Without omitting anything, retype the data that follows.

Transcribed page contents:

BEGIN

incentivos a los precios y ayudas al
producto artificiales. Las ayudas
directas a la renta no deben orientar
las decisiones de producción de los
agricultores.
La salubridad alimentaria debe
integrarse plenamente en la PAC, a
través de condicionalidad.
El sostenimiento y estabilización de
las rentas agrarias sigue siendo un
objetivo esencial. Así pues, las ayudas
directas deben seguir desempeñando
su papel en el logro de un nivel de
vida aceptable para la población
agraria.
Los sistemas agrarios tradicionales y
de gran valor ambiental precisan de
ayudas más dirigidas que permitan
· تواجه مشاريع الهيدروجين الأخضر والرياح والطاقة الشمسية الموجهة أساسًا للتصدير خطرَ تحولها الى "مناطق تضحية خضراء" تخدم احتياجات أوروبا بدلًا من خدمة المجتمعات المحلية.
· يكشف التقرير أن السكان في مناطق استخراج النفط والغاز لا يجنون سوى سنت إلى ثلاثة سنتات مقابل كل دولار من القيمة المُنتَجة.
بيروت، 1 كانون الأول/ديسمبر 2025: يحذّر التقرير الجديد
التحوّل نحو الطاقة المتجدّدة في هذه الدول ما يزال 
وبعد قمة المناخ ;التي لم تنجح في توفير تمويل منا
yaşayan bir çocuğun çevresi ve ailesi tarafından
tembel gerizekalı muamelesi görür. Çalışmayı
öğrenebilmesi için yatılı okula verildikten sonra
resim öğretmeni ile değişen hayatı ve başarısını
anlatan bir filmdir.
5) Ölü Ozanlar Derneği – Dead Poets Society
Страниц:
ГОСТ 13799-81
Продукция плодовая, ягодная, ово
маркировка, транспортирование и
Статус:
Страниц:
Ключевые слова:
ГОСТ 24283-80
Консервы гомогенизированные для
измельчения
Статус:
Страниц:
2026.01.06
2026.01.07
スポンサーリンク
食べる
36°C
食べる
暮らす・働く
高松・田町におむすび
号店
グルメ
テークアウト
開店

END

Solution for this problem -
incentivos a los precios y ayudas al
producto artificiales. Las ayudas
directas a la renta no deben orientar
las decisiones de producción de los
agricultores.
La salubridad alimentaria debe
integrarse plenamente en la PAC, a
través de condicionalidad.
El sostenimiento y estabilización de
las rentas agrarias sigue siendo un
objetivo esencial. Así pues, las ayudas
directas deben seguir desempeñando
su papel en el logro de un nivel de
vida aceptable para la población
agraria.
Los sistemas agrarios tradicionales y
de gran valor ambiental precisan de
ayudas más dirigidas que permitan
· تواجه مشاريع الهيدروجين الأخضر والرياح والطاقة الشمسية الموجهة أساسًا للتصدير خطرَ تحولها الى "مناطق تضحية خضراء" تخدم احتياجات أوروبا بدلًا من خدمة المجتمعات المحلية.
· يكشف التقرير أن السكان في مناطق استخراج النفط والغاز لا يجنون سوى سنت إلى ثلاثة سنتات مقابل كل دولار من القيمة المُنتَجة.
بيروت، 1 كانون الأول/ديسمبر 2025: يحذّر التقرير الجديد
التحوّل نحو الطاقة المتجدّدة في هذه الدول ما يزال 
وبعد قمة المناخ ;التي لم تنجح في توفير تمويل منا
yaşayan bir çocuğun çevresi ve ailesi tarafından
tembel gerizekalı muamelesi görür. Çalışmayı
öğrenebilmesi için yatılı okula verildikten sonra
resim öğretmeni ile değişen hayatı ve başarısını
anlatan bir filmdir.
5) Ölü Ozanlar Derneği – Dead Poets Society
Страниц:
ГОСТ 13799-81
Продукция плодовая, ягодная, ово
маркировка, транспортирование и
Статус:
Страниц:
Ключевые слова:
ГОСТ 24283-80
Консервы гомогенизированные для
измельчения
Статус:
Страниц:
2026.01.06
2026.01.07
スポンサーリンク
食べる
36°C
食べる
暮らす・働く
高松・田町におむすび
号店
グルメ
テークアウト
開店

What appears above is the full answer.